N.R.L. : « Le regain d’intérêt pour l’architecture de terre dans les années 1960 fait partie d’une dynamique plus large à l’époque, favorable à l’expérimentation et à l’emploi de matériaux naturels.
On peut d’une part, évoquer la crise du mouvement moderne en architecture dès les années 1950, qui a entraîné la recherche par les architectes de modèles alternatifs, notamment dans les pays du sud. D’autre part, les anciennes colonies ont constitué un laboratoire d’expérimentation pour les maîtres d’œuvre européens : ils ont pu exercer dans des conditions de liberté, en apportant leurs idées et leur expérience, avec l’objectif de s’adapter au contexte. Dans le cas particulier de l’architecture de terre au Maroc, je montre dans mon livre que c’est l’industrialisation du matériau qui a constitué une condition de son acceptation ».
Faut-il réhabiliter l’habitat en terre dans l’imaginaire collectif avant de le proposer comme mode d’habiter ?
N.R.L. : « Bien sûr, la méconnaissance de la construction en terre représente un frein à son développement. Il faut communiquer plus autour de ce matériau, notamment auprès du grand public.
Au Maroc on ne connaît que l’architecture monumentale en terre des ksours et kasbas, ainsi que l’architecture « ordinaire » en terre, celle des douars ; l’image du matériau est donc associée à des techniques passéistes ou rudimentaires.

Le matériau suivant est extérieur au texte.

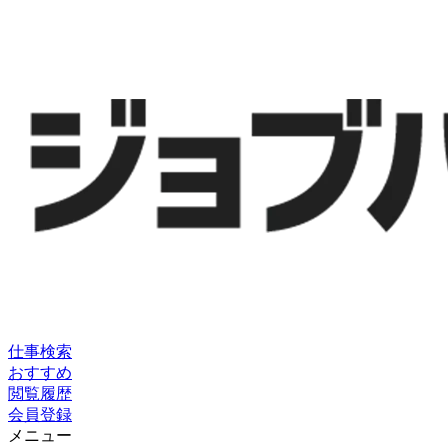
仕事検索
おすすめ
閲覧履歴
会員登録
メニュー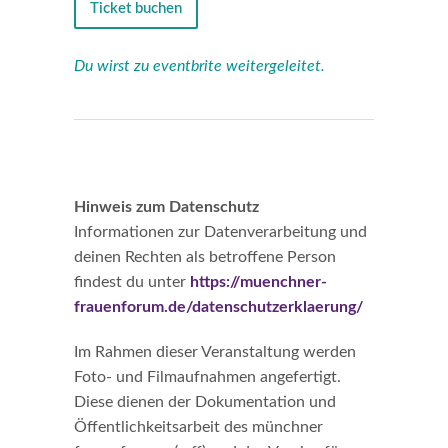
Ticket buchen
Du wirst zu eventbrite weitergeleitet.
Hinweis zum Datenschutz
Informationen zur Datenverarbeitung und
deinen Rechten als betroffene Person
findest du unter
https://muenchner-
frauenforum.de/datenschutzerklaerung/
Im Rahmen dieser Veranstaltung werden
Foto- und Filmaufnahmen angefertigt.
Diese dienen der Dokumentation und
Öffentlichkeitsarbeit des münchner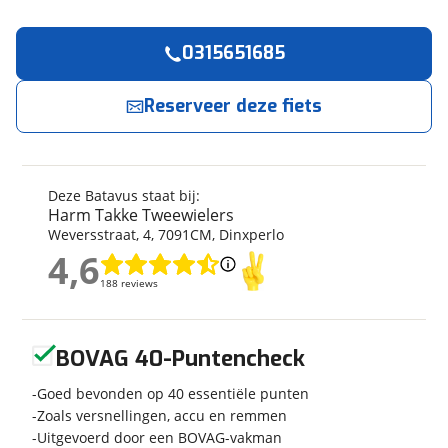
0315651685
Reserveer
nu!
Algemeen
Merk
Batavus
Reserveer deze fiets
Harm Takke Tweewielers
neemt snel contact
met je op.
Model
Senz Comfort
Modeljaar
2026
Jouw contactgegevens
Soort fiets
Stadsfiets
Deze Batavus staat bij:
Frametype
Heren
Harm Takke Tweewielers
Naam
Weversstraat
,
4
,
7091CM
,
Dinxperlo
Framehoogte
65 cm
4,6
Wielmaat
28 inch
4,6
188 reviews
188 reviews
Nieuw of occasion
Nieuw
E-mailadres
Geen reviews gevonden
BOVAG 40-Puntencheck
Telefoonnummer (optioneel)
Techniek
Goed bevonden op 40 essentiële punten
Zoals versnellingen, accu en remmen
Transmissie
Naaf
Uitgevoerd door een BOVAG-vakman
Aantal versnellingen
7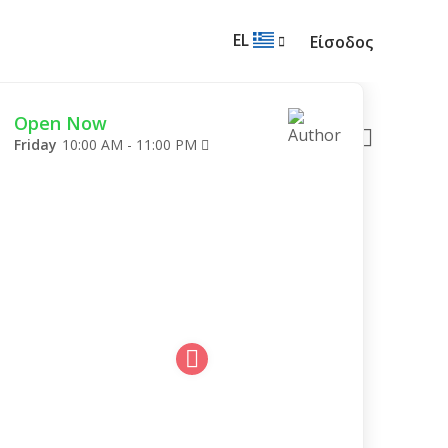
EL
Είσοδος
Open Now
Friday
10:00 AM - 11:00 PM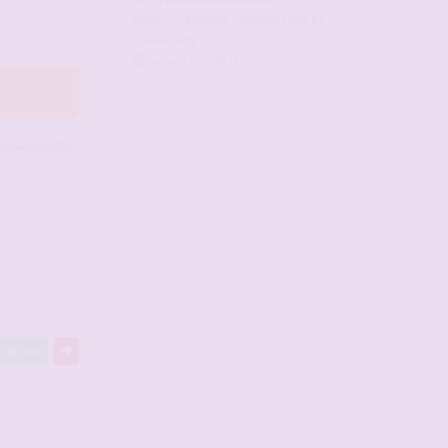
dans :
Pratiques candaulistes et
cuckolding
Aujourd’hui, 00:33
t 3
autres
a liké
#2947301
Like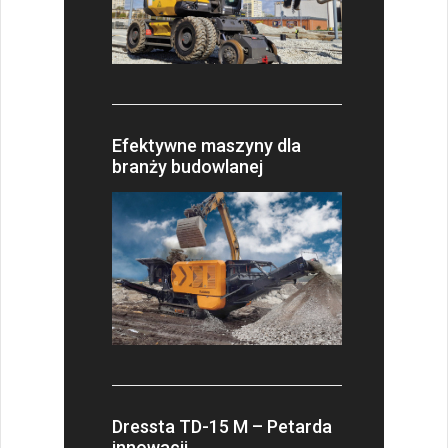
Efektywne maszyny dla
branży budowlanej
Dressta TD-15 M – Petarda
innowacji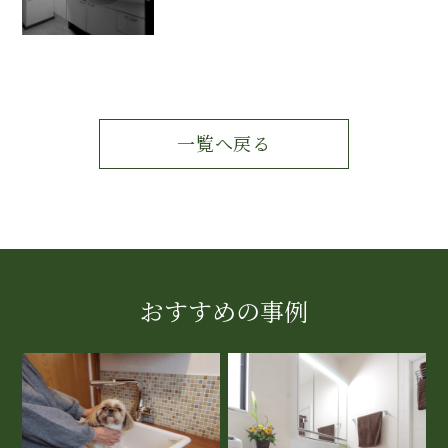
一覧へ戻る
おすすめの事例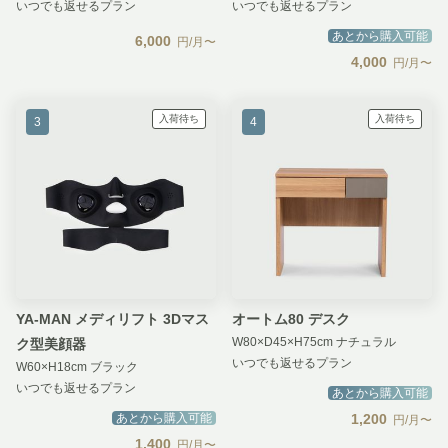
いつでも返せるプラン
いつでも返せるプラン
あとから購入可能
6,000
円/月〜
4,000
円/月〜
入荷待ち
入荷待ち
3
4
YA-MAN メディリフト 3Dマス
オートム80 デスク
W80×D45×H75cm ナチュラル
ク型美顔器
いつでも返せるプラン
W60×H18cm ブラック
いつでも返せるプラン
あとから購入可能
あとから購入可能
1,200
円/月〜
1,400
円/月〜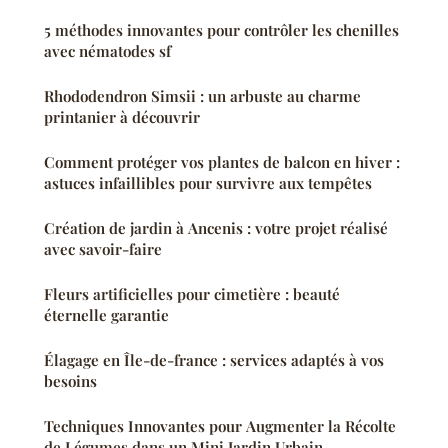
5 méthodes innovantes pour contrôler les chenilles
avec nématodes sf
Rhododendron Simsii : un arbuste au charme
printanier à découvrir
Comment protéger vos plantes de balcon en hiver :
astuces infaillibles pour survivre aux tempêtes
Création de jardin à Ancenis : votre projet réalisé
avec savoir-faire
Fleurs artificielles pour cimetière : beauté
éternelle garantie
Élagage en Île-de-france : services adaptés à vos
besoins
Techniques Innovantes pour Augmenter la Récolte
de Légumes dans un Mini Jardin Urbain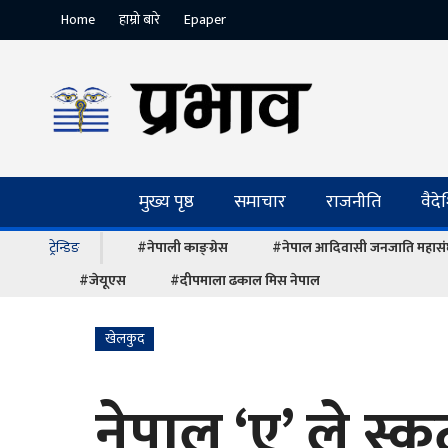
Home
हाम्रो बारे
Epaper
मुख्य पृष्ठ
समाचार
राजनीति
वैद
ट्रेन्डिङ
#नेपाली काङ्ग्रेस
#नेपाल आदिवासी जनजाति महास
#जेयूएस
#दीपमाला ढकाल मिस नेपाल
खेलकुद
नेपाल ‘ए’ ले स्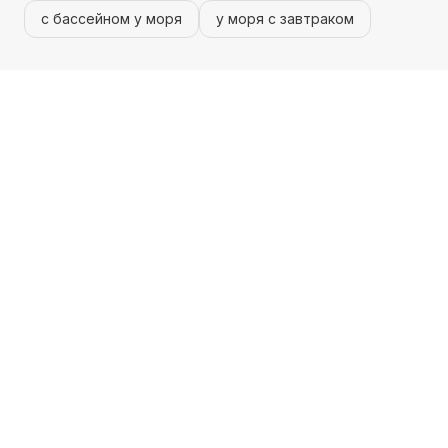
с бассейном у моря
у моря с завтраком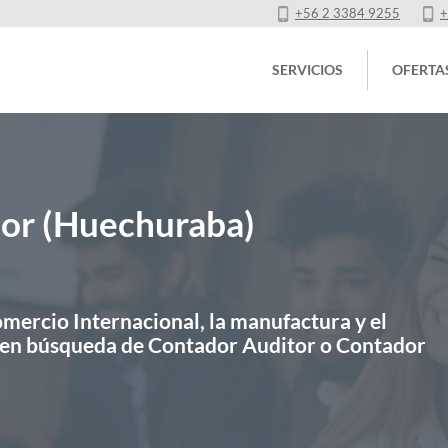
+56 2 3384 9255
+
SERVICIOS
OFERTA
ior (Huechuraba)
mercio Internacional, la manufactura y el
a en búsqueda de Contador Auditor o Contador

On observe pourtant aujourd’hui une relance de la filière terre crue dans le monde, et aussi au Maroc, où des équipements commencent à être construits en terre, comme l’Ecole de jardinage du Bouregreg à Rabat. Il y a une filière qui essaie de se mettre en place, autour de laquelle il faut communiquer. Les évènements autour de la terre, comme les colloques ou les séminaires, restent souvent fréquentés uniquement par un cercle restreint, et concernent la plupart du temps la réhabilitation du patrimoine vernaculaire.
Pour répondre à votre question, je pense qu’il faut effectuer les deux actions simultanément : communiquer autour de l’habitat en terre et le proposer comme mode d’habiter. C’est aussi en construisant des opérations exemplaires, comme celles bâties dans les années 1960, que l’on peut réhabiliter le matériau ».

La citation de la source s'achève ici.